Exercise brief: Check every line below, and copy those that include "sortie".

********************

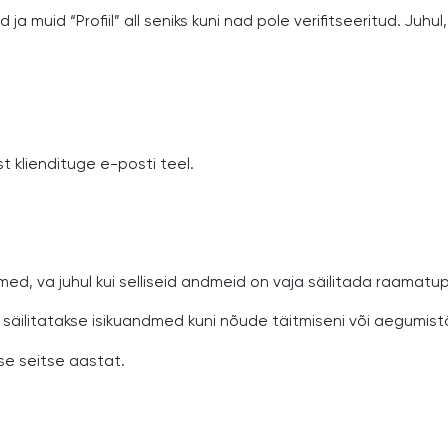
muid “Profiil” all seniks kuni nad pole verifitseeritud. Juhul, 
t kliendituge e-posti teel.
ed, va juhul kui selliseid andmeid on vaja säilitada raamatu
 säilitatakse isikuandmed kuni nõude täitmiseni või aegumist
se seitse aastat.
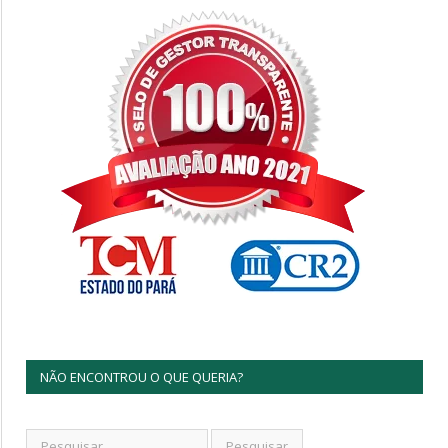
NÃO ENCONTROU O QUE QUERIA?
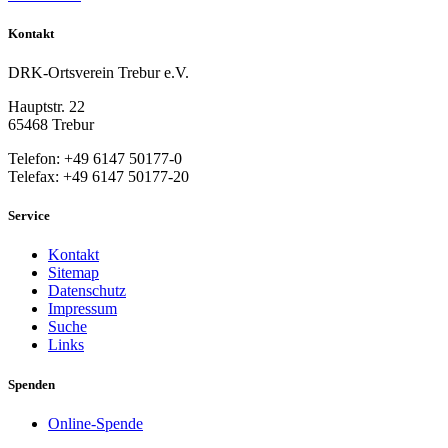
Kontakt
DRK-Ortsverein Trebur e.V.
Hauptstr. 22
65468 Trebur
Telefon: +49 6147 50177-0
Telefax: +49 6147 50177-20
Service
Kontakt
Sitemap
Datenschutz
Impressum
Suche
Links
Spenden
Online-Spende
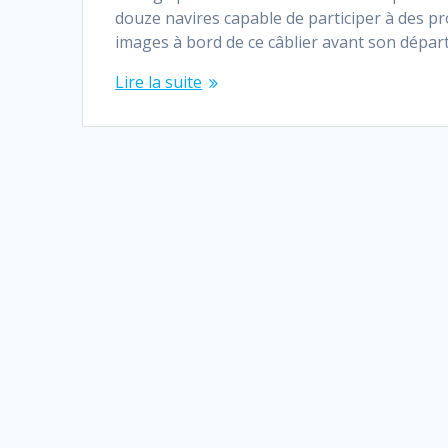
douze navires capable de participer à des pro
images à bord de ce câblier avant son départ
Lire la suite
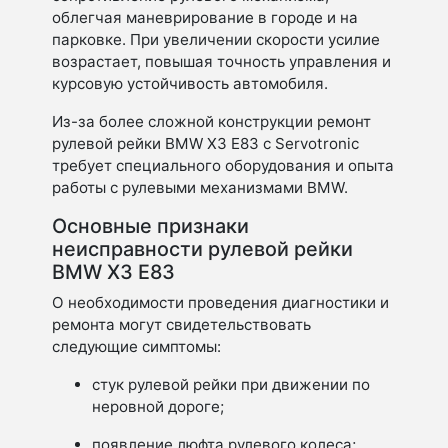
облегчая маневрирование в городе и на
парковке. При увеличении скорости усилие
возрастает, повышая точность управления и
курсовую устойчивость автомобиля.
Из-за более сложной конструкции ремонт
рулевой рейки BMW X3 E83 с Servotronic
требует специального оборудования и опыта
работы с рулевыми механизмами BMW.
Основные признаки
неисправности рулевой рейки
BMW X3 E83
О необходимости проведения диагностики и
ремонта могут свидетельствовать
следующие симптомы:
стук рулевой рейки при движении по
неровной дороге;
появление люфта рулевого колеса;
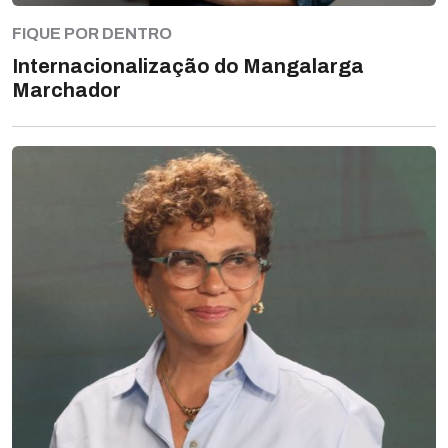
FIQUE POR DENTRO
Internacionalização do Mangalarga
Marchador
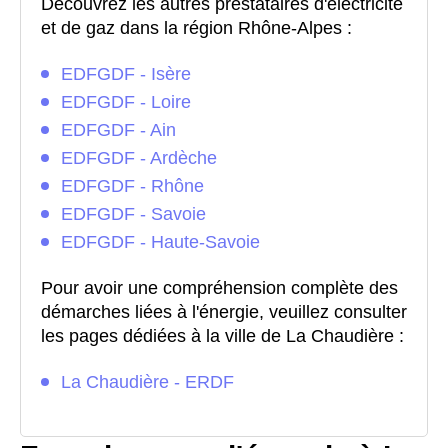
Découvrez les autres prestataires d'électricité
et de gaz dans la région Rhône-Alpes :
EDFGDF - Isère
EDFGDF - Loire
EDFGDF - Ain
EDFGDF - Ardèche
EDFGDF - Rhône
EDFGDF - Savoie
EDFGDF - Haute-Savoie
Pour avoir une compréhension complète des
démarches liées à l'énergie, veuillez consulter
les pages dédiées à la ville de La Chaudière :
La Chaudière - ERDF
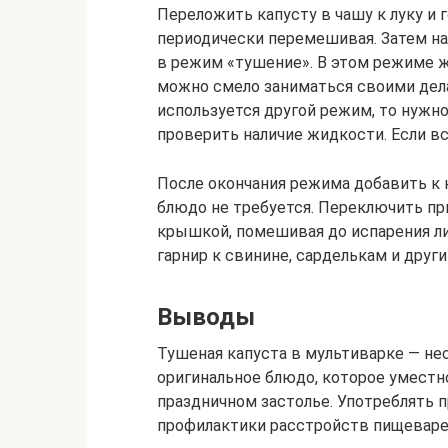
Переложить капусту в чашу к луку и 
периодически перемешивая. Затем на
в режим «тушение». В этом режиме ж
можно смело заниматься своими дела
используется другой режим, то нужно
проверить наличие жидкости. Если в
После окончания режима добавить к к
блюдо не требуется. Переключить пр
крышкой, помешивая до испарения ли
гарнир к свинине, сарделькам и друг
Выводы
Тушеная капуста в мультиварке — не
оригинальное блюдо, которое уместно
праздничном застолье. Употреблять п
профилактики расстройств пищеваре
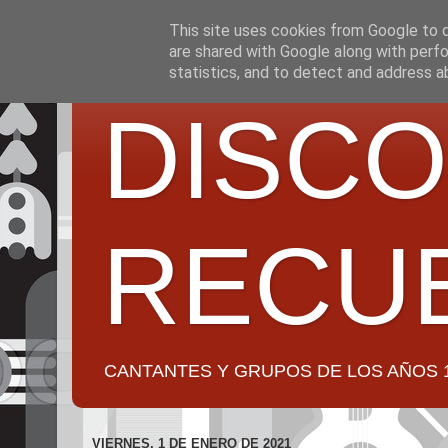
This site uses cookies from Google to de
are shared with Google along with perfo
statistics, and to detect and address a
DISCO
RECU
CANTANTES Y GRUPOS DE LOS AÑOS 1950 a 2
VIERNES, 1 DE ENERO DE 2021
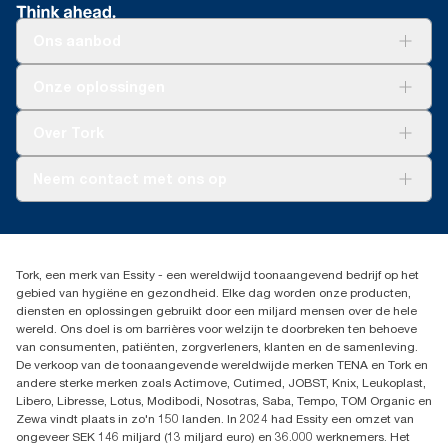
Ons aanbod
Oplossingen
Onze oplossingen
Duurzaamheid
Tork Clean Care
Tork Vision Schoonmaken
Over Tork
AD-a-Glance
Tork PaperCircle
Over ons
Neem contact met ons op
Productklacht
Leveringsklacht
info@tork.be
Dispenserklacht
02 766 05 30
Dealers zoeken
Tork, een merk van Essity - een wereldwijd toonaangevend bedrijf op het
Essity Belgium NV
gebied van hygiëne en gezondheid. Elke dag worden onze producten,
Berkenlaan 8B
diensten en oplossingen gebruikt door een miljard mensen over de hele
1831 MACHELEN
wereld. Ons doel is om barrières voor welzijn te doorbreken ten behoeve
van consumenten, patiënten, zorgverleners, klanten en de samenleving.
De verkoop van de toonaangevende wereldwijde merken TENA en Tork en
andere sterke merken zoals Actimove, Cutimed, JOBST, Knix, Leukoplast,
Libero, Libresse, Lotus, Modibodi, Nosotras, Saba, Tempo, TOM Organic en
Zewa vindt plaats in zo'n 150 landen. In 2024 had Essity een omzet van
ongeveer SEK 146 miljard (13 miljard euro) en 36.000 werknemers. Het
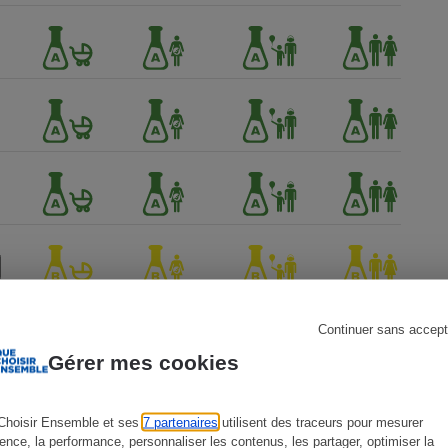
s
Réfrigérateur
Continuer sans accept
Gérer mes cookies
Choisir Ensemble et ses
7 partenaires
utilisent des traceurs pour mesurer
ience, la performance, personnaliser les contenus, les partager, optimiser la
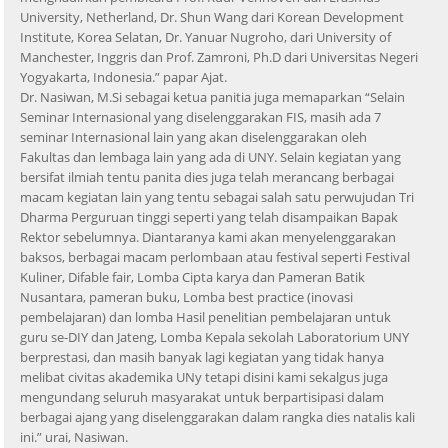
University, Netherland, Dr. Shun Wang dari Korean Development
Institute, Korea Selatan, Dr. Yanuar Nugroho, dari University of
Manchester, Inggris dan Prof. Zamroni, Ph.D dari Universitas Negeri
Yogyakarta, Indonesia.” papar Ajat.
Dr. Nasiwan, M.Si sebagai ketua panitia juga memaparkan “Selain
Seminar Internasional yang diselenggarakan FIS, masih ada 7
seminar Internasional lain yang akan diselenggarakan oleh
Fakultas dan lembaga lain yang ada di UNY. Selain kegiatan yang
bersifat ilmiah tentu panita dies juga telah merancang berbagai
macam kegiatan lain yang tentu sebagai salah satu perwujudan Tri
Dharma Perguruan tinggi seperti yang telah disampaikan Bapak
Rektor sebelumnya. Diantaranya kami akan menyelenggarakan
baksos, berbagai macam perlombaan atau festival seperti Festival
Kuliner, Difable fair, Lomba Cipta karya dan Pameran Batik
Nusantara, pameran buku, Lomba best practice (inovasi
pembelajaran) dan lomba Hasil penelitian pembelajaran untuk
guru se-DIY dan Jateng, Lomba Kepala sekolah Laboratorium UNY
berprestasi, dan masih banyak lagi kegiatan yang tidak hanya
melibat civitas akademika UNy tetapi disini kami sekalgus juga
mengundang seluruh masyarakat untuk berpartisipasi dalam
berbagai ajang yang diselenggarakan dalam rangka dies natalis kali
ini.” urai, Nasiwan.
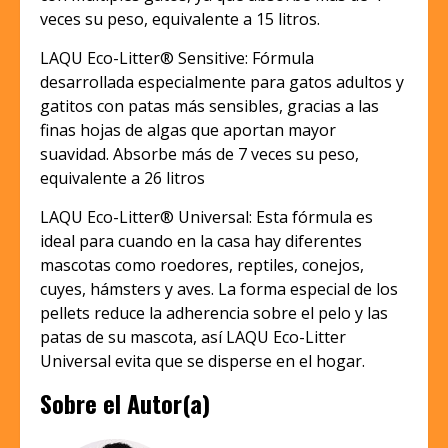
veces su peso, equivalente a 15 litros.
LAQU Eco-Litter® Sensitive: Fórmula
desarrollada especialmente para gatos adultos y
gatitos con patas más sensibles, gracias a las
finas hojas de algas que aportan mayor
suavidad. Absorbe más de 7 veces su peso,
equivalente a 26 litros
LAQU Eco-Litter® Universal: Esta fórmula es
ideal para cuando en la casa hay diferentes
mascotas como roedores, reptiles, conejos,
cuyes, hámsters y aves. La forma especial de los
pellets reduce la adherencia sobre el pelo y las
patas de su mascota, así LAQU Eco-Litter
Universal evita que se disperse en el hogar.
Sobre el Autor(a)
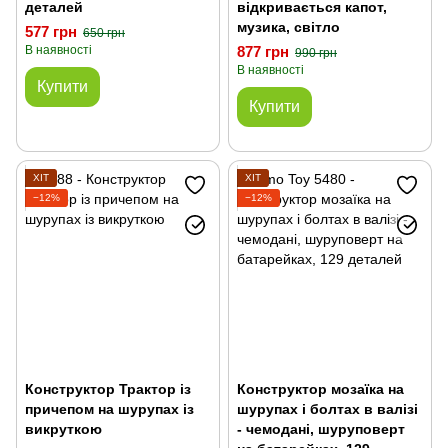
деталей
відкривається капот,
музика, світло
577 грн
650 грн
В наявності
877 грн
990 грн
В наявності
Купити
Купити
ХІТ
ХІТ
−12%
−12%
Конструктор Трактор із
Конструктор мозаїка на
причепом на шурупах із
шурупах і болтах в валізі
викруткою
- чемодані, шуруповерт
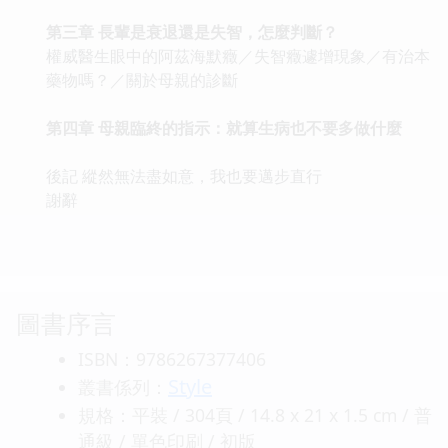
第三章 長輩是衰退還是失智，怎麼判斷？
權威醫生眼中的阿茲海默癥／失智癥遽增現象／有治本
藥物嗎？／關於母親的診斷
第四章 母親臨終的指示：就算生病也不要多做什麼
後記 縱然無法盡如意，我也要邁步直行
謝辭
圖書序言
ISBN：9786267377406
Style
叢書係列：
規格：平裝 / 304頁 / 14.8 x 21 x 1.5 cm / 普
通級 / 單色印刷 / 初版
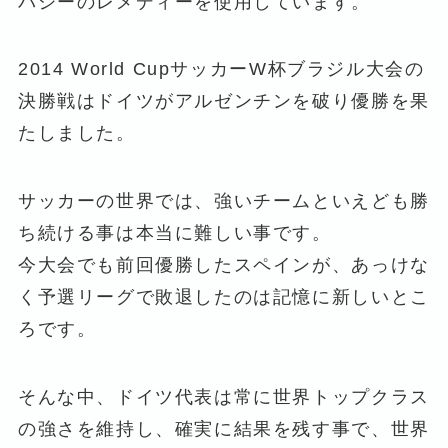
パシーのレメディーを使用しています。
2014 World CupサッカーW杯ブラジル大会の
決勝戦はドイツがアルゼンチンを破り優勝を果
たしました。
サッカーの世界では、強いチームといえども勝
ち続ける事は本当に難しい事です。
今大会でも前回優勝したスペインが、あっけな
く予選リーグで敗退したのは記憶に新しいとこ
ろです。
そんな中、ドイツ代表は常に世界トップクラス
の強さを維持し、確実に結果を残す事で、世界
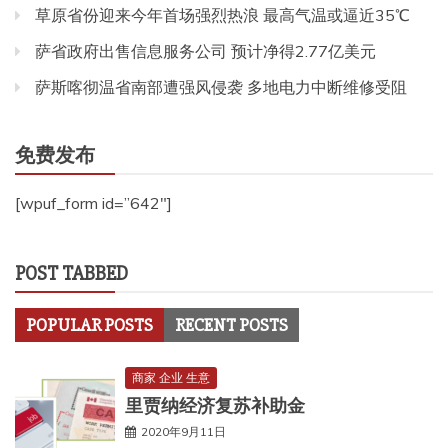
草原省份迎来今年首场强烈热浪 最高气温或逼近35℃
萨省政府出售信息服务公司 预计净得2.77亿美元
萨斯喀彻温省南部遭强风侵袭 多地电力中断维修受阻
免费发布
[wpuf_form id=”642″]
POST TABBED
POPULAR POSTS
RECENT POSTS
商家 企业 生意
里贾纳经济复苏补助金
2020年9月11日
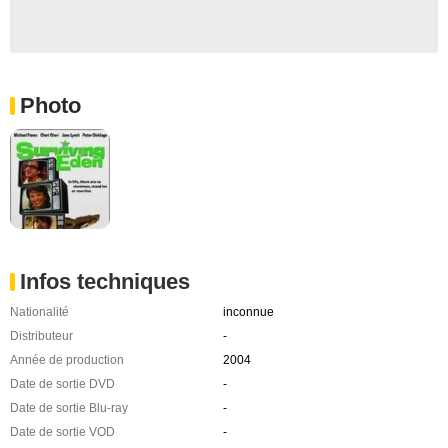
Photo
Infos techniques
Nationalité
inconnue
Distributeur
-
Année de production
2004
Date de sortie DVD
-
Date de sortie Blu-ray
-
Date de sortie VOD
-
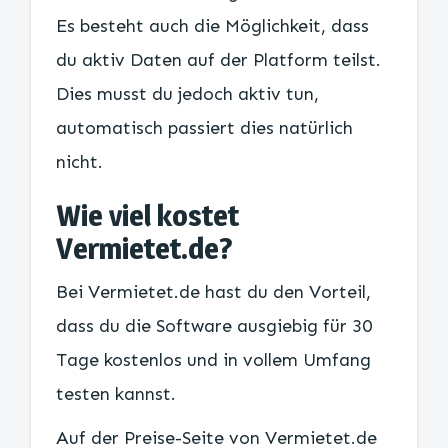
Es besteht auch die Möglichkeit, dass
du aktiv Daten auf der Platform teilst.
Dies musst du jedoch aktiv tun,
automatisch passiert dies natürlich
nicht.
Wie viel kostet
Vermietet.de?
Bei Vermietet.de hast du den Vorteil,
dass du die Software ausgiebig für 30
Tage kostenlos und in vollem Umfang
testen kannst.
Auf der Preise-Seite von Vermietet.de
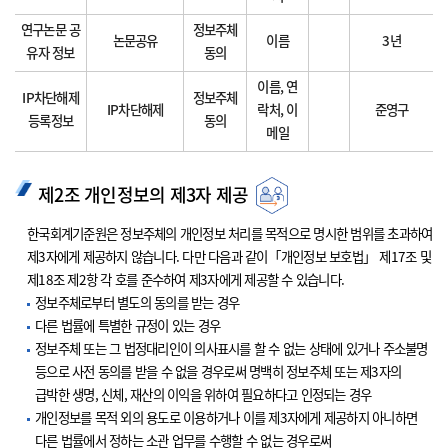
연구논문 공
정보주체
논문공유
이름
3년
유자 정보
동의
이름, 연
IP차단해제
정보주체
IP차단해제
락처, 이
준영구
등록정보
동의
메일
제2조 개인정보의 제3자 제공
한국회계기준원은 정보주체의 개인정보 처리를 목적으로 명시한 범위를 초과하여
제3자에게 제공하지 않습니다. 다만 다음과 같이「개인정보 보호법」 제17조 및
제18조 제2항 각 호를 준수하여 제3자에게 제공할 수 있습니다.
정보주체로부터 별도의 동의를 받는 경우
다른 법률에 특별한 규정이 있는 경우
정보주체 또는 그 법정대리인이 의사표시를 할 수 없는 상태에 있거나 주소불명
등으로 사전 동의를 받을 수 없을 경우로써 명백히 정보주체 또는 제3자의
급박한 생명, 신체, 재산의 이익을 위하여 필요하다고 인정되는 경우
개인정보를 목적 외의 용도로 이용하거나 이를 제3자에게 제공하지 아니하면
다른 법률에서 정하는 소관 업무를 수행할 수 없는 경우로써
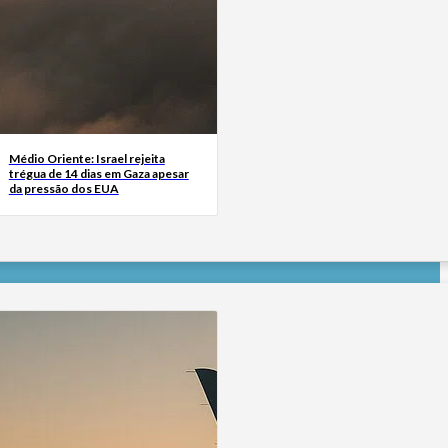
Médio Oriente: Israel rejeita
trégua de 14 dias em Gaza apesar
da pressão dos EUA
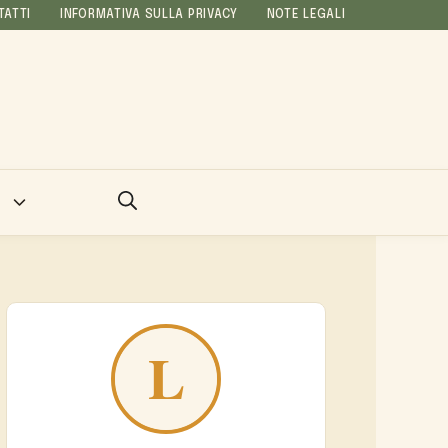
TATTI
INFORMATIVA SULLA PRIVACY
NOTE LEGALI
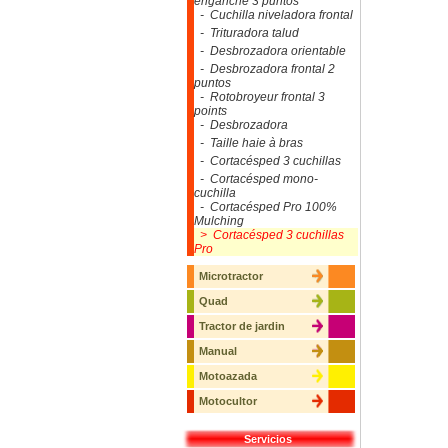
enganche 3 puntos
- Cuchilla niveladora frontal
- Trituradora talud
- Desbrozadora orientable
- Desbrozadora frontal 2
puntos
- Rotobroyeur frontal 3
points
- Desbrozadora
- Taille haie à bras
- Cortacésped 3 cuchillas
- Cortacésped mono-
cuchilla
- Cortacésped Pro 100%
Mulching
> Cortacésped 3 cuchillas
Pro
Microtractor
Quad
Tractor de jardin
Manual
Motoazada
Motocultor
Servicios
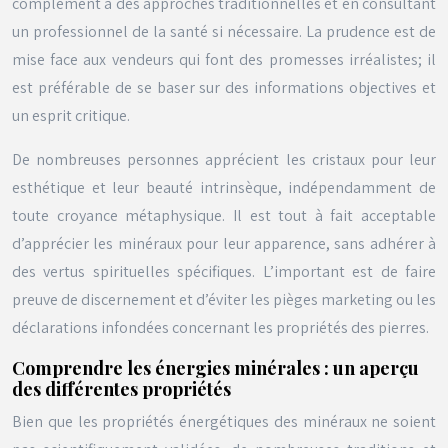
complément à des approches traditionnelles et en consultant
un professionnel de la santé si nécessaire. La prudence est de
mise face aux vendeurs qui font des promesses irréalistes; il
est préférable de se baser sur des informations objectives et
un esprit critique.
De nombreuses personnes apprécient les cristaux pour leur
esthétique et leur beauté intrinsèque, indépendamment de
toute croyance métaphysique. Il est tout à fait acceptable
d’apprécier les minéraux pour leur apparence, sans adhérer à
des vertus spirituelles spécifiques. L’important est de faire
preuve de discernement et d’éviter les pièges marketing ou les
déclarations infondées concernant les propriétés des pierres.
Comprendre les énergies minérales : un aperçu
des différentes propriétés
Bien que les propriétés énergétiques des minéraux ne soient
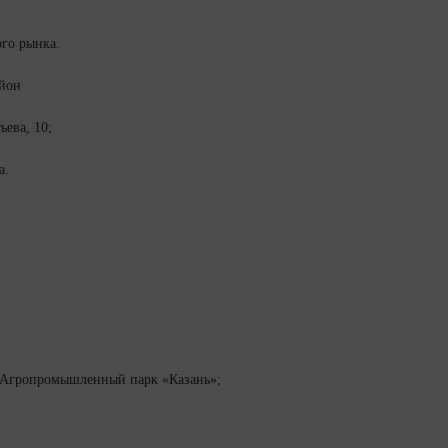
го рынка.
йон
ьева, 10;
а.
;
 «Агропромышленный парк «Казань»;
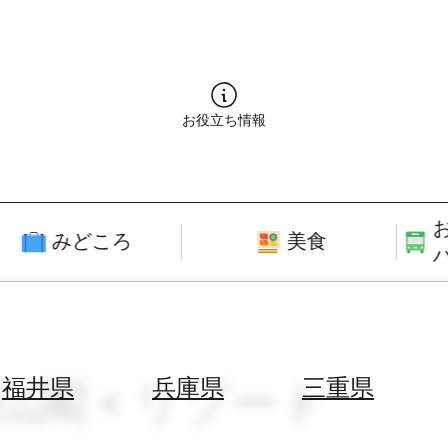
お役立ち情報
みどころ
美食
仏閣 × リゾート
福井県
兵庫県
三重県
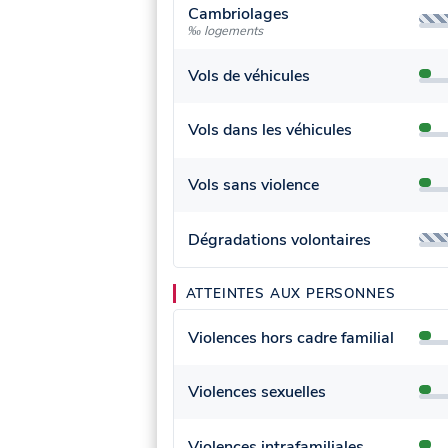
Cambriolages
‰ logements
Vols de véhicules
Vols dans les véhicules
Vols sans violence
Dégradations volontaires
ATTEINTES AUX PERSONNES
Violences hors cadre familial
Violences sexuelles
Violences intrafamiliales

********************

Expected answer:
Date de sortie DVD
Date de sortie Blu-ray
Date de sortie VOD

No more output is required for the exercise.